DATA PROVIDED below:

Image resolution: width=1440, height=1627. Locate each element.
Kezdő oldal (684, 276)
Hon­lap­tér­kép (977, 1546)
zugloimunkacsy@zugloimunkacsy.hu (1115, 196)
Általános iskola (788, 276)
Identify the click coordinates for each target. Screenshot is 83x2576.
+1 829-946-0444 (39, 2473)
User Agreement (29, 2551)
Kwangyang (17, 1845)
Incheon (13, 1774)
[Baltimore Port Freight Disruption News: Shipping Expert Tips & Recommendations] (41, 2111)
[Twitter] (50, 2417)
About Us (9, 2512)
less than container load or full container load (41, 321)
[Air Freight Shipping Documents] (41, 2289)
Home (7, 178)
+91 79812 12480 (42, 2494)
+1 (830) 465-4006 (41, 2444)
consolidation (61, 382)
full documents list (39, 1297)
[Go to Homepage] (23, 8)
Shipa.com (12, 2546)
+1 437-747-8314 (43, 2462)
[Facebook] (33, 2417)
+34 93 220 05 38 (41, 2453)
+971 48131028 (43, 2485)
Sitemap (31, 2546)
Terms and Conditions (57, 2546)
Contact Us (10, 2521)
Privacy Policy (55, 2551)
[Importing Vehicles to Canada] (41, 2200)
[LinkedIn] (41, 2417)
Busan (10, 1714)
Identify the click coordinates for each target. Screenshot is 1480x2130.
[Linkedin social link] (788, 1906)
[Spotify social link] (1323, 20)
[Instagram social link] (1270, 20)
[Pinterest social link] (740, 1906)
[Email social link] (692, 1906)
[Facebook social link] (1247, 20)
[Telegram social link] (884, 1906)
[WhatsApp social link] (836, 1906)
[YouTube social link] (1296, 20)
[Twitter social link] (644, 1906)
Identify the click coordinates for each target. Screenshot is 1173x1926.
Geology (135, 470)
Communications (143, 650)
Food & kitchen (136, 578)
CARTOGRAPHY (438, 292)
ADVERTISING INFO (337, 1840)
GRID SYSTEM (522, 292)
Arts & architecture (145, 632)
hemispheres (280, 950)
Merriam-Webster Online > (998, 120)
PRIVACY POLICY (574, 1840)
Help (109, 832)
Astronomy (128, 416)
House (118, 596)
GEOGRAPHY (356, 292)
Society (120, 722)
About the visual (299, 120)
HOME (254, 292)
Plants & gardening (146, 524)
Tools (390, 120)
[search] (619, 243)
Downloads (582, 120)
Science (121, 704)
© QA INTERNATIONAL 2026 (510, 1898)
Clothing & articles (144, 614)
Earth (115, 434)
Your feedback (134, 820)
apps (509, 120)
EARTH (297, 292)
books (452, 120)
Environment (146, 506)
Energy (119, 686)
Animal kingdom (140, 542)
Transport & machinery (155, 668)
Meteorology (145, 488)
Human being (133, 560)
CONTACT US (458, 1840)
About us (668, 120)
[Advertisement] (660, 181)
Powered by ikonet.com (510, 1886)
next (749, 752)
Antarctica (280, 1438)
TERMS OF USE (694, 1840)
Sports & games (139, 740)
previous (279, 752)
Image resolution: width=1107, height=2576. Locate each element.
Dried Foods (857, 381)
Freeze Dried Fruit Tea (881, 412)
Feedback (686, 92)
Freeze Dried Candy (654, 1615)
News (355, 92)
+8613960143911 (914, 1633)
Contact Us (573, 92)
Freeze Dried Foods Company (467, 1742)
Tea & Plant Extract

End of DATA PROVIDED.

EXERCISE OBJECTIVE = Word for word, copy out the records.

RESULT =
Image resolution: width=1440, height=1627. Locate each element.
Kezdő oldal (684, 276)
Hon­lap­tér­kép (977, 1546)
zugloimunkacsy@zugloimunkacsy.hu (1115, 196)
Általános iskola (788, 276)
Identify the click coordinates for each target. Screenshot is 83x2576.
+1 829-946-0444 (39, 2473)
User Agreement (29, 2551)
Kwangyang (17, 1845)
Incheon (13, 1774)
[Baltimore Port Freight Disruption News: Shipping Expert Tips & Recommendations] (41, 2111)
[Twitter] (50, 2417)
About Us (9, 2512)
less than container load or full container load (41, 321)
[Air Freight Shipping Documents] (41, 2289)
Home (7, 178)
+91 79812 12480 (42, 2494)
+1 (830) 465-4006 (41, 2444)
consolidation (61, 382)
full documents list (39, 1297)
[Go to Homepage] (23, 8)
Shipa.com (12, 2546)
+1 437-747-8314 (43, 2462)
[Facebook] (33, 2417)
+34 93 220 05 38 (41, 2453)
+971 48131028 (43, 2485)
Sitemap (31, 2546)
Terms and Conditions (57, 2546)
Contact Us (10, 2521)
Privacy Policy (55, 2551)
[Importing Vehicles to Canada] (41, 2200)
[LinkedIn] (41, 2417)
Busan (10, 1714)
Identify the click coordinates for each target. Screenshot is 1480x2130.
[Linkedin social link] (788, 1906)
[Spotify social link] (1323, 20)
[Instagram social link] (1270, 20)
[Pinterest social link] (740, 1906)
[Email social link] (692, 1906)
[Facebook social link] (1247, 20)
[Telegram social link] (884, 1906)
[WhatsApp social link] (836, 1906)
[YouTube social link] (1296, 20)
[Twitter social link] (644, 1906)
Identify the click coordinates for each target. Screenshot is 1173x1926.
Geology (135, 470)
Communications (143, 650)
Food & kitchen (136, 578)
CARTOGRAPHY (438, 292)
ADVERTISING INFO (337, 1840)
GRID SYSTEM (522, 292)
Arts & architecture (145, 632)
hemispheres (280, 950)
Merriam-Webster Online > (998, 120)
PRIVACY POLICY (574, 1840)
Help (109, 832)
Astronomy (128, 416)
House (118, 596)
GEOGRAPHY (356, 292)
Society (120, 722)
About the visual (299, 120)
HOME (254, 292)
Plants & gardening (146, 524)
Tools (390, 120)
[search] (619, 243)
Downloads (582, 120)
Science (121, 704)
© QA INTERNATIONAL 2026 (510, 1898)
Clothing & articles (144, 614)
Earth (115, 434)
Your feedback (134, 820)
apps (509, 120)
EARTH (297, 292)
books (452, 120)
Environment (146, 506)
Energy (119, 686)
Animal kingdom (140, 542)
Transport & machinery (155, 668)
Meteorology (145, 488)
Human being (133, 560)
CONTACT US (458, 1840)
About us (668, 120)
[Advertisement] (660, 181)
Powered by ikonet.com (510, 1886)
next (749, 752)
Antarctica (280, 1438)
TERMS OF USE (694, 1840)
Sports & games (139, 740)
previous (279, 752)
Image resolution: width=1107, height=2576. Locate each element.
Dried Foods (857, 381)
Freeze Dried Fruit Tea (881, 412)
Feedback (686, 92)
Freeze Dried Candy (654, 1615)
News (355, 92)
+8613960143911 (914, 1633)
Contact Us (573, 92)
Freeze Dried Foods Company (467, 1742)
Tea & Plant Extract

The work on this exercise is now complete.